What is expected — Your copy should hold every record exactly and no images.

========

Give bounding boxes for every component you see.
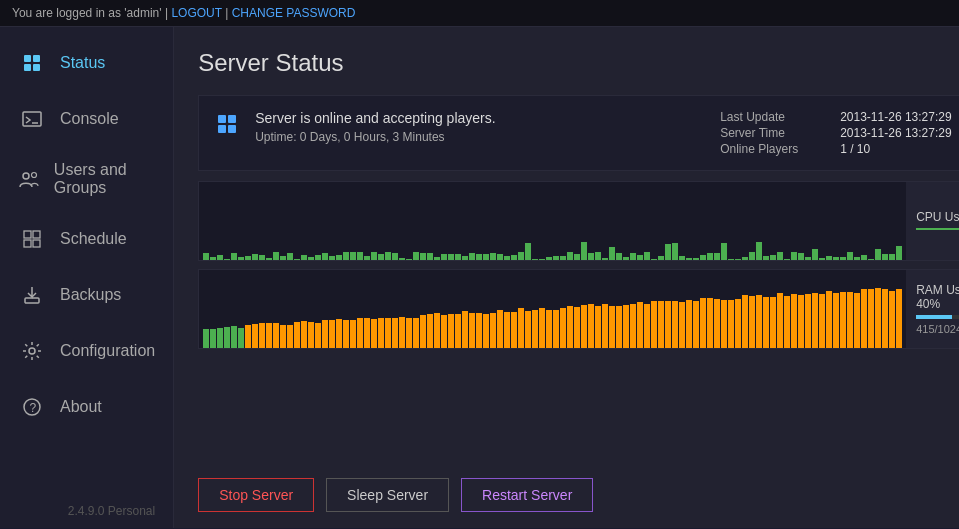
ram-bar — [322, 320, 328, 348]
cpu-bar — [504, 256, 510, 260]
server-time-label: Server Time — [720, 126, 840, 140]
ram-bar — [728, 300, 734, 348]
cpu-bar — [280, 256, 286, 260]
users-groups-icon — [18, 165, 40, 193]
svg-rect-20 — [228, 125, 236, 133]
online-players-label: Online Players — [720, 142, 840, 156]
cpu-bar — [714, 253, 720, 260]
sidebar-item-backups-label: Backups — [60, 286, 121, 304]
logout-link[interactable]: LOGOUT — [171, 6, 221, 20]
ram-bar — [721, 300, 727, 348]
cpu-bar — [413, 252, 419, 260]
cpu-bar — [630, 253, 636, 260]
cpu-bar — [224, 259, 230, 260]
ram-bar — [497, 310, 503, 348]
ram-bar — [231, 326, 237, 348]
cpu-bar — [847, 252, 853, 260]
cpu-bar — [462, 256, 468, 260]
ram-bar — [567, 306, 573, 348]
cpu-bar — [672, 243, 678, 260]
svg-rect-1 — [33, 55, 40, 62]
cpu-bar — [700, 255, 706, 260]
ram-bar-fill — [916, 315, 952, 319]
svg-rect-4 — [23, 112, 41, 126]
ram-bar — [469, 313, 475, 348]
page-title: Server Status — [198, 49, 343, 77]
cpu-bar — [343, 252, 349, 260]
ram-chart-label: RAM Usage: 40% 415/1024MB — [906, 270, 959, 348]
cpu-bar — [364, 256, 370, 260]
svg-rect-9 — [33, 231, 40, 238]
cpu-bar — [854, 257, 860, 260]
ram-bar — [882, 289, 888, 348]
ram-bar — [581, 305, 587, 348]
cpu-bar — [875, 249, 881, 260]
svg-rect-10 — [24, 240, 31, 247]
ram-bar — [805, 294, 811, 348]
svg-rect-3 — [33, 64, 40, 71]
ram-bar — [259, 323, 265, 348]
sleep-server-button[interactable]: Sleep Server — [326, 478, 449, 512]
sidebar-item-backups[interactable]: Backups — [0, 267, 173, 323]
cpu-bar — [637, 255, 643, 260]
ram-bar — [574, 307, 580, 348]
cpu-bar — [665, 244, 671, 260]
cpu-bar — [777, 252, 783, 260]
cpu-bar — [238, 257, 244, 260]
svg-rect-11 — [33, 240, 40, 247]
ram-bar — [735, 299, 741, 348]
cpu-bar — [644, 252, 650, 260]
online-players-value: 1 / 10 — [840, 142, 959, 156]
main-content: Server Status Server is online and acce — [174, 27, 959, 528]
svg-rect-18 — [228, 115, 236, 123]
ram-bars — [199, 270, 906, 348]
sidebar-item-configuration[interactable]: Configuration — [0, 323, 173, 379]
svg-rect-19 — [218, 125, 226, 133]
ram-bar — [210, 329, 216, 348]
cpu-bar — [203, 253, 209, 260]
change-password-link[interactable]: CHANGE PASSWORD — [232, 6, 356, 20]
cpu-bar — [861, 255, 867, 260]
ram-bar — [546, 310, 552, 348]
cpu-bar — [826, 256, 832, 260]
cpu-bar — [266, 258, 272, 260]
ram-bar — [868, 289, 874, 348]
ram-bar — [203, 329, 209, 348]
sidebar-item-about[interactable]: ? About — [0, 379, 173, 435]
ram-bar — [238, 328, 244, 348]
ram-bar — [553, 310, 559, 348]
cpu-bar — [420, 253, 426, 260]
restart-server-button[interactable]: Restart Server — [461, 478, 593, 512]
cpu-bar — [210, 257, 216, 260]
stop-server-button[interactable]: Stop Server — [198, 478, 314, 512]
cpu-bar — [350, 252, 356, 260]
ram-bar — [399, 317, 405, 348]
svg-rect-8 — [24, 231, 31, 238]
ram-bar — [364, 318, 370, 348]
ram-bar — [840, 292, 846, 348]
cpu-bar — [833, 257, 839, 260]
cpu-bar — [693, 258, 699, 260]
ram-bar — [560, 308, 566, 348]
sidebar-item-users-groups-label: Users and Groups — [54, 161, 155, 197]
ram-bar — [490, 313, 496, 348]
ram-bar — [434, 313, 440, 348]
ram-bar — [350, 320, 356, 348]
cpu-bar — [889, 254, 895, 260]
cpu-bar — [273, 252, 279, 260]
sidebar-item-users-groups[interactable]: Users and Groups — [0, 147, 173, 211]
cpu-bar — [441, 254, 447, 260]
sidebar-item-status[interactable]: Status — [0, 35, 173, 91]
ram-bar — [385, 318, 391, 348]
svg-rect-12 — [25, 298, 39, 303]
cpu-bar — [581, 242, 587, 260]
sidebar-item-schedule[interactable]: Schedule — [0, 211, 173, 267]
cpu-bar — [609, 247, 615, 260]
cpu-bar — [756, 242, 762, 260]
cpu-bar — [553, 256, 559, 260]
ram-bar — [784, 296, 790, 348]
cpu-bar — [728, 259, 734, 260]
sidebar-item-console[interactable]: Console — [0, 91, 173, 147]
status-uptime: Uptime: 0 Days, 0 Hours, 3 Minutes — [255, 130, 704, 144]
ram-bar — [371, 319, 377, 348]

========

Your response —
Give bounding boxes for every component you see.
ram-bar — [322, 320, 328, 348]
cpu-bar — [504, 256, 510, 260]
server-time-label: Server Time — [720, 126, 840, 140]
ram-bar — [728, 300, 734, 348]
cpu-bar — [280, 256, 286, 260]
users-groups-icon — [18, 165, 40, 193]
svg-rect-20 — [228, 125, 236, 133]
online-players-label: Online Players — [720, 142, 840, 156]
cpu-bar — [714, 253, 720, 260]
sidebar-item-backups-label: Backups — [60, 286, 121, 304]
logout-link[interactable]: LOGOUT — [171, 6, 221, 20]
ram-bar — [721, 300, 727, 348]
cpu-bar — [413, 252, 419, 260]
cpu-bar — [630, 253, 636, 260]
cpu-bar — [224, 259, 230, 260]
ram-bar — [497, 310, 503, 348]
ram-bar — [231, 326, 237, 348]
cpu-bar — [847, 252, 853, 260]
cpu-bar — [462, 256, 468, 260]
ram-bar — [567, 306, 573, 348]
cpu-bar — [672, 243, 678, 260]
svg-rect-1 — [33, 55, 40, 62]
cpu-bar — [700, 255, 706, 260]
ram-bar-fill — [916, 315, 952, 319]
svg-rect-4 — [23, 112, 41, 126]
ram-bar — [469, 313, 475, 348]
page-title: Server Status — [198, 49, 343, 77]
cpu-bar — [343, 252, 349, 260]
ram-chart-label: RAM Usage: 40% 415/1024MB — [906, 270, 959, 348]
cpu-bar — [364, 256, 370, 260]
svg-rect-9 — [33, 231, 40, 238]
cpu-bar — [854, 257, 860, 260]
ram-bar — [882, 289, 888, 348]
ram-bar — [581, 305, 587, 348]
cpu-bar — [875, 249, 881, 260]
svg-rect-10 — [24, 240, 31, 247]
ram-bar — [805, 294, 811, 348]
svg-rect-3 — [33, 64, 40, 71]
ram-bar — [259, 323, 265, 348]
sleep-server-button[interactable]: Sleep Server — [326, 478, 449, 512]
sidebar-item-backups[interactable]: Backups — [0, 267, 173, 323]
cpu-bar — [637, 255, 643, 260]
ram-bar — [574, 307, 580, 348]
cpu-bar — [665, 244, 671, 260]
cpu-bar — [777, 252, 783, 260]
cpu-bar — [238, 257, 244, 260]
svg-rect-11 — [33, 240, 40, 247]
ram-bar — [735, 299, 741, 348]
cpu-bar — [644, 252, 650, 260]
online-players-value: 1 / 10 — [840, 142, 959, 156]
main-content: Server Status Server is online and acce — [174, 27, 959, 528]
svg-rect-18 — [228, 115, 236, 123]
ram-bars — [199, 270, 906, 348]
sidebar-item-configuration[interactable]: Configuration — [0, 323, 173, 379]
svg-rect-19 — [218, 125, 226, 133]
ram-bar — [210, 329, 216, 348]
cpu-bar — [203, 253, 209, 260]
change-password-link[interactable]: CHANGE PASSWORD — [232, 6, 356, 20]
cpu-bar — [861, 255, 867, 260]
ram-bar — [546, 310, 552, 348]
cpu-bar — [826, 256, 832, 260]
cpu-bar — [266, 258, 272, 260]
ram-bar — [868, 289, 874, 348]
ram-bar — [203, 329, 209, 348]
sidebar-item-about[interactable]: ? About — [0, 379, 173, 435]
ram-bar — [238, 328, 244, 348]
ram-bar — [553, 310, 559, 348]
cpu-bar — [420, 253, 426, 260]
restart-server-button[interactable]: Restart Server — [461, 478, 593, 512]
cpu-bar — [210, 257, 216, 260]
stop-server-button[interactable]: Stop Server — [198, 478, 314, 512]
cpu-bar — [350, 252, 356, 260]
ram-bar — [399, 317, 405, 348]
svg-rect-8 — [24, 231, 31, 238]
ram-bar — [364, 318, 370, 348]
ram-bar — [840, 292, 846, 348]
cpu-bar — [833, 257, 839, 260]
cpu-bar — [693, 258, 699, 260]
ram-bar — [560, 308, 566, 348]
sidebar-item-users-groups-label: Users and Groups — [54, 161, 155, 197]
ram-bar — [490, 313, 496, 348]
ram-bar — [434, 313, 440, 348]
ram-bar — [350, 320, 356, 348]
cpu-bar — [889, 254, 895, 260]
cpu-bar — [273, 252, 279, 260]
sidebar-item-users-groups[interactable]: Users and Groups — [0, 147, 173, 211]
cpu-bar — [441, 254, 447, 260]
sidebar-item-status[interactable]: Status — [0, 35, 173, 91]
ram-bar — [385, 318, 391, 348]
svg-rect-12 — [25, 298, 39, 303]
cpu-bar — [581, 242, 587, 260]
sidebar-item-schedule[interactable]: Schedule — [0, 211, 173, 267]
cpu-bar — [609, 247, 615, 260]
cpu-bar — [756, 242, 762, 260]
cpu-bar — [553, 256, 559, 260]
ram-bar — [784, 296, 790, 348]
cpu-bar — [728, 259, 734, 260]
sidebar-item-console[interactable]: Console — [0, 91, 173, 147]
status-uptime: Uptime: 0 Days, 0 Hours, 3 Minutes — [255, 130, 704, 144]
ram-bar — [371, 319, 377, 348]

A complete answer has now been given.